The annual event that draws Ranger-tabbed soldiers from across the Army began in 1982 and has increasingly reflected the skills soldiers have used and honed in almost eight years of operations in Iraq and Afghanistan.
But not everything is second nature, and it’s not easy to take a written test when you’ve been running, shooting and climbing non-stop for 36 hours.
This year marked the first time a language and demographics test was part of the competition, and soldiers scored at about a 50 percent rate on the 20 questions in each test that called for answers such as matching English and foreign words, naming a city’s population and what the dominant religion is in each country.
The two-man teams had a choice between taking the Iraq or Afghanistan test and had 10 minutes to complete it.
“The words were the biggest stumper,” said Sgt. 1st Class Junior Holi, who proctored the tests.
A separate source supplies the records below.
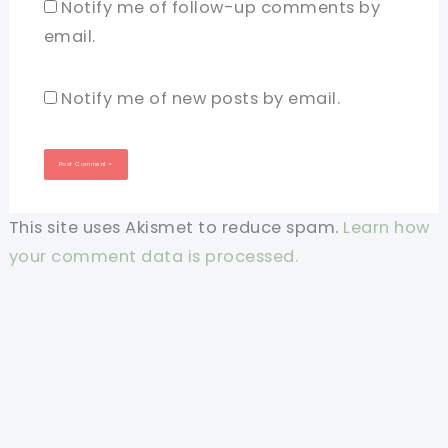
Notify me of follow-up comments by
email.
Notify me of new posts by email.
This site uses Akismet to reduce spam.
Learn how
your comment data is processed.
Of the 20 questions on the test, he said, soldiers got a little better than half correctly and did poorest on matching 10 words to their meaning in languages spoken in Iraq and Afghanistan.
On the other side of the field, the Ranger First Responder Test, by far the biggest attraction at the all-day Ranger Day Stakes at Todd Field, brought with it a gruesome bit of reality with the use of raw lamb meat and bones to simulate traumatic injuries on the air crew’s bodies.
In the event, competitors rushed down a hill under simulated machine gun fire and began rendering lifesaving treatment while returning fire and taking cover from nerve-rattling artillery simulators.
The soldiers had to remove the bloodied, uniformed mannequins from the wreckage of a helicopter, take them up a hill to a simulated landing zone, call in coordinates and attach the flexible litter to a hoist in a timed event.
In addition to the language test, which was one of two mystery events at this year’s contest, competitors had to crawl into a dug-in machine gun position and fill out a range card, a task many had probably not done since they went through Ranger School.
“It’s a skill level one task every private knows and everyone who’s been through Ranger School has done,” said Master Sgt. Donnie Harper or 4th Ranger Training Battalion.
The sleep-deprived competitors from the 26 teams that remained out of the 49 that crossed the starting line at dawn on Friday slogged through the day’s stakes with no mishaps and prepared to face a second night in the field completing an orienteering test.